Do you have quite large MDF files on your database? By large, I mean hundreds of gigabytes (or larger). Have you ever noticed that your SQL Server disk stall metrics for these data files are much higher than the storage latency metrics exhibited on the underlying operating system layer? It could be that your SQL Server data files are being hammered too hard and you don’t have enough data files to help the SQL Server storage engine distribute the load. We do this for tempdb, right? Why don’t we do this enough for our user databases as well? It’s easy for a brand-new database from day zero, but what about existing databases that have grown out of control with a single data file attached? Let me show you how to adjust this for existing databases without an outage!
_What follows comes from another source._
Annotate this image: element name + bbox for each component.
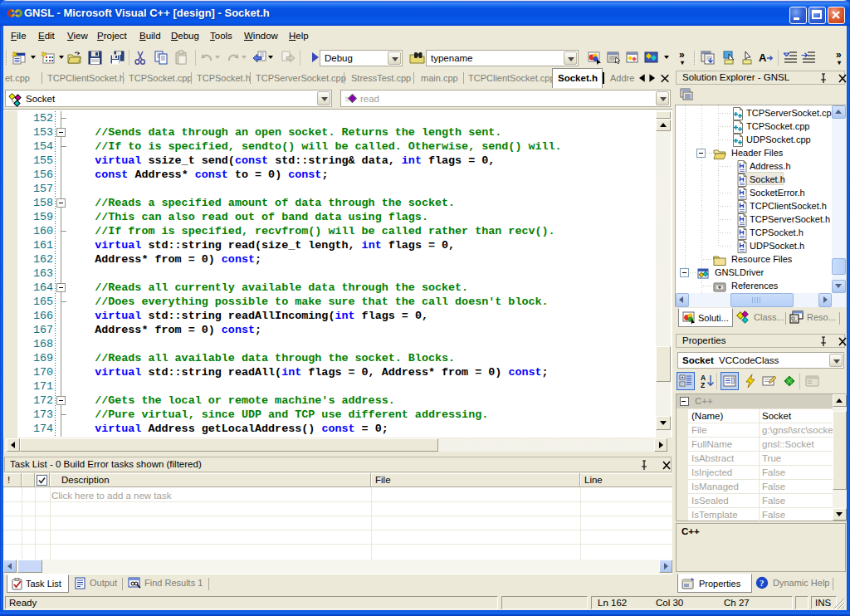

I’ll be taking the SQL Server database generated by the HammerDB benchmark, appropriately named tpcc_test. It’s just a backed up and restored copy of the (also appropriately named) database tpcc_single to represent a single MDF file present. If you’ve never used HammerDB to stress-test a relational database, I have a how-to guide on my site here.

I did a restore onto the F: drive of this server. The MDF size is rather substantial at 420GB. The log size is inconsequential for the purposes of this task.
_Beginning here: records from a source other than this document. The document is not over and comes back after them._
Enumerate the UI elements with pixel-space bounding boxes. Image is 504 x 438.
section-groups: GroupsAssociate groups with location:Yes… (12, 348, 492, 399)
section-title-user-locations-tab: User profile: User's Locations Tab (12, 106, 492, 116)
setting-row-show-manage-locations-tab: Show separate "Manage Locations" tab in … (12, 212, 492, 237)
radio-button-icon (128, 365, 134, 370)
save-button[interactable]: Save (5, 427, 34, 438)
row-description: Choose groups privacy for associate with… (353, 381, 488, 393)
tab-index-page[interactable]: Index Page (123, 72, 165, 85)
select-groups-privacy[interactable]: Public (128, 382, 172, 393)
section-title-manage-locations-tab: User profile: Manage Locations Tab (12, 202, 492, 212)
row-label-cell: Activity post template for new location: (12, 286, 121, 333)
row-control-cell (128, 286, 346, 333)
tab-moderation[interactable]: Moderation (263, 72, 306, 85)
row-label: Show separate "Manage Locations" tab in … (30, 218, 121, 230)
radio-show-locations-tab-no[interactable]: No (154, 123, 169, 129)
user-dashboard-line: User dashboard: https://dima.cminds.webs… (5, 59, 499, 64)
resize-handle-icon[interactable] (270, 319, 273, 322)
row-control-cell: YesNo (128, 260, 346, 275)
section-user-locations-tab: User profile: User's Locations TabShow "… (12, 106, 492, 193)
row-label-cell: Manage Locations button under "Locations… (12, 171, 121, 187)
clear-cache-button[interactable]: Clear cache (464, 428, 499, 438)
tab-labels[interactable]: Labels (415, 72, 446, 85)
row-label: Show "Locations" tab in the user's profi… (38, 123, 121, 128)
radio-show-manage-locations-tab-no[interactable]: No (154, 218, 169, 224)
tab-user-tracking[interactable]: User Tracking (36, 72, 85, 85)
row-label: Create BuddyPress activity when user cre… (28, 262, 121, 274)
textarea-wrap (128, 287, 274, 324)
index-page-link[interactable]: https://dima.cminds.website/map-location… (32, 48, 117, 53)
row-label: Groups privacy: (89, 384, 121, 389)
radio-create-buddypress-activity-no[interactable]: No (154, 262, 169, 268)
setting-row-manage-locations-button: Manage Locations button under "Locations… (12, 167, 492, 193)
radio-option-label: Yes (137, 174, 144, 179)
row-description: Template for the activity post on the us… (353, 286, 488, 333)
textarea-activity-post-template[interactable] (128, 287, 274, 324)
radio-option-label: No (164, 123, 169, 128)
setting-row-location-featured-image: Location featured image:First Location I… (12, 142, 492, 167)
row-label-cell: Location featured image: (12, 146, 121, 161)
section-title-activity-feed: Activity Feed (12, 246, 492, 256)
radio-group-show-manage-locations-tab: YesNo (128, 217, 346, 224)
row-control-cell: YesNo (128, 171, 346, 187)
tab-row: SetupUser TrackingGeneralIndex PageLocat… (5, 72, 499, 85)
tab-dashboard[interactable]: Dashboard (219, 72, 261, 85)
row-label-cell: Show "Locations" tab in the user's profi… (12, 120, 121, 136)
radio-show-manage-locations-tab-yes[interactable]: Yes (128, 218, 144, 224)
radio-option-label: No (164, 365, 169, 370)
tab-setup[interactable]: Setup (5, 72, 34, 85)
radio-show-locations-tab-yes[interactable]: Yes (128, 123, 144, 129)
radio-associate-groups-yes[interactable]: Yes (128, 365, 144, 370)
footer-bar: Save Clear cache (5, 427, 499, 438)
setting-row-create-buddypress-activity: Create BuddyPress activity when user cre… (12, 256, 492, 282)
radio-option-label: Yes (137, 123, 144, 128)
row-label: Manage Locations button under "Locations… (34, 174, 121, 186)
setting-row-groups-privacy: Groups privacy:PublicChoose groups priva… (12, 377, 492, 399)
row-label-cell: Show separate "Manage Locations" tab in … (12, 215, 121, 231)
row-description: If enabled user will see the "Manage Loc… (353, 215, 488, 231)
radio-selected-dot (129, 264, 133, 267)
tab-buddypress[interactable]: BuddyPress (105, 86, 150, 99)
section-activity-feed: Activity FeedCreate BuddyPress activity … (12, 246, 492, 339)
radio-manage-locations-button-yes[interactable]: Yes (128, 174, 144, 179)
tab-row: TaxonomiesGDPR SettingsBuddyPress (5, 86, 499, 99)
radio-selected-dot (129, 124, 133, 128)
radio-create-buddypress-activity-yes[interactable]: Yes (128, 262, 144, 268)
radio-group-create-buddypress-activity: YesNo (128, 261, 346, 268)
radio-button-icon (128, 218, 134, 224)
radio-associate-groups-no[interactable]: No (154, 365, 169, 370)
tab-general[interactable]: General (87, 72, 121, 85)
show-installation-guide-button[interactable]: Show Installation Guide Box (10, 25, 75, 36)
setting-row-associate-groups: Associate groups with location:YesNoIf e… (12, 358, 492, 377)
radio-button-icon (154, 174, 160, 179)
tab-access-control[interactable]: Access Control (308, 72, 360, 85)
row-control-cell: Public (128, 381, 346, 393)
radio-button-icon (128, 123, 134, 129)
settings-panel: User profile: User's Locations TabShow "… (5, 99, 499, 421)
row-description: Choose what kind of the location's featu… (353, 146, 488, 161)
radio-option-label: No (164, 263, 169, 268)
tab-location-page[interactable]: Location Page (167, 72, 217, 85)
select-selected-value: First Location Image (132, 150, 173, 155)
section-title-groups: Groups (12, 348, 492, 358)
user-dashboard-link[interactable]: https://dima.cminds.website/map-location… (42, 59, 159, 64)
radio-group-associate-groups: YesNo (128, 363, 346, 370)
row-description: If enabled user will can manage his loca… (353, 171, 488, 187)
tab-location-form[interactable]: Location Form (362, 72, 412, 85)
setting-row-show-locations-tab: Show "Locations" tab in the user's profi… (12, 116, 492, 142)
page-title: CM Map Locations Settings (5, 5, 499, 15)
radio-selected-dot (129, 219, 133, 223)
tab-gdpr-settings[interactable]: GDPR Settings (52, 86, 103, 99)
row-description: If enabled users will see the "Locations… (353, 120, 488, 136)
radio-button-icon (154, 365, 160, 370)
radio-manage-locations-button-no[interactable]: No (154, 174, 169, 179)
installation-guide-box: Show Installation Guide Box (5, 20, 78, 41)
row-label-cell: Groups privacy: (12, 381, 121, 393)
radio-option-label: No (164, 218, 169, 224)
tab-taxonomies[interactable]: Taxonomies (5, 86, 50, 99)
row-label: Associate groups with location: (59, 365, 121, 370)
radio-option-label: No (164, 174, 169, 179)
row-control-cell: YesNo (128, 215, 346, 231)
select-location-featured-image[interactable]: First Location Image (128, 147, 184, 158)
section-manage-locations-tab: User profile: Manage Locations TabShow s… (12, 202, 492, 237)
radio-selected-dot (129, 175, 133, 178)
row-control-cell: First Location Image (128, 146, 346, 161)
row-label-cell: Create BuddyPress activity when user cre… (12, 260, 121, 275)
Take a look at the current file system size versus the internal fill size. Record the internal fill size, as that’s what we’ll be using to help with some math shortly.

Now, how many files do you need? Here’s my standard DBA response – it depends. For the purposes of this test, I’m going to add seven NDF data files to complement the primary MDF. Your mileage may vary based on your workload.

How large do these files need to be? Take your internal fill size on the MDF, divide by the number of datafiles you want total, and round up a smidge to the nearest megabyte. If the database is quite active with a lot of data being added, you might want to add a bit more just to have it balance by the time we’re done with this task.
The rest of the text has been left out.